The doctor throws a helpless look at one of the nurses. I watch their faces twist to reflect the other's feelings of exasperation. Then the doctor gives the barest jerk of a nod. I follow their eyes to the shadow of a fourth nurse, crouched behind a cot with a needle in hand. In a flash he springs forwards, lithely slipping the syringe into Chase's arm.

I watch sadly as Chase's muscles relax and his body deflates. After only a minute he slumps over, eyes closed to the world. I suppose someone must have done the same to Pat, because the shouting from down the hall suddenly stops.

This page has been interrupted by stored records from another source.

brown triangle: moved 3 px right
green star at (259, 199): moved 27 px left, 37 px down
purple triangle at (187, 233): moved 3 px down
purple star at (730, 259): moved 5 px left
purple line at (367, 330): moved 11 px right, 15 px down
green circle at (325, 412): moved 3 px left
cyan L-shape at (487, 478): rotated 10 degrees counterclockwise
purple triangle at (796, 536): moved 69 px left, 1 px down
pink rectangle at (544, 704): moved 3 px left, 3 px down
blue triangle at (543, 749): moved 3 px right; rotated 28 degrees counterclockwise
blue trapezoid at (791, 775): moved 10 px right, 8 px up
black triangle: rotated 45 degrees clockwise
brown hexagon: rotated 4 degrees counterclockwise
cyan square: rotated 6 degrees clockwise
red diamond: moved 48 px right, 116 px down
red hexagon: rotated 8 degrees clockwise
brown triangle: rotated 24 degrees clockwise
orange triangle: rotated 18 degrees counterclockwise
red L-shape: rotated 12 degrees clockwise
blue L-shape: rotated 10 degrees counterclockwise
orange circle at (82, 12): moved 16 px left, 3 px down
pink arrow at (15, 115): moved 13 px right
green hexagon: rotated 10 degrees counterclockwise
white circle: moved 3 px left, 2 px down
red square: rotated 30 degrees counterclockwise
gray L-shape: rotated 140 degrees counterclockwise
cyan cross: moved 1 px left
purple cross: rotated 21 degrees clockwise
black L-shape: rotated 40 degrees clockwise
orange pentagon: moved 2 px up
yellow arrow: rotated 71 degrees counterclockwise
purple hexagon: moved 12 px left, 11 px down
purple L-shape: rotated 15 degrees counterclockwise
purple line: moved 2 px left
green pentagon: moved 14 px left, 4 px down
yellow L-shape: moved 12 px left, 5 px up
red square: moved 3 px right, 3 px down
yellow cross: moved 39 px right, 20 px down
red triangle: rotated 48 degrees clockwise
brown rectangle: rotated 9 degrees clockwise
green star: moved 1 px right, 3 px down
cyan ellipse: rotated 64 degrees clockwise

As it turns out, I suppose wrong. Pat is wide eyed and awake when I peek into her room. It's my father, not a drug, that's calmed her. My father is twisted to kneel at the floor by her bed. His long legs are folded down among the wires, and his hand is wrapped tightly around hers. The bespectacled doctor is standing a few paces off, at the head of the room. He's saying something, and his big mustache quivers in time with his lips, but my position at the door (and therefore next to the beeping hear monitor) prevents me from catching the form of his words.

All I know is that Pat's face settles into a relieved expression, one that pulls up her cheeks in that special smile mother's reserve for their children. Then my father relaxes visibly beside her, and I know that the news must be good.

I duck out of the room and find myself in the empty white hall. A pale, abstract linoleum squeaks under my shoes. Framed certificates litter the wall, their pattern broken every now and then with the stray sanitation reminder or "Senior Rowing Club" advertisement. The entire place reeks of boredom. There's an itch in my blood, a kind of thirst. My legs ache from sitting, standing, waiting.

I begin to pace, not because I particularly feel the need to, but because it seems like the kind of thing a more normal person would do. However I'm apparently not very good at the whole "back and forth" part of it, as I end up turning down a corridor and emptying out into some kind of lounge.

The walls boast a truly impressive shade of beige, the chairs a vibrant red in contrast. I take a quick attendance of the latter's occupants and decide it's not a lounge at all, but rather a waiting room. A silvery wilting old man is coughing next to a stack of magazines. A woman beside him presses an icepack to her jaw, under which a purple bruise has begun to form.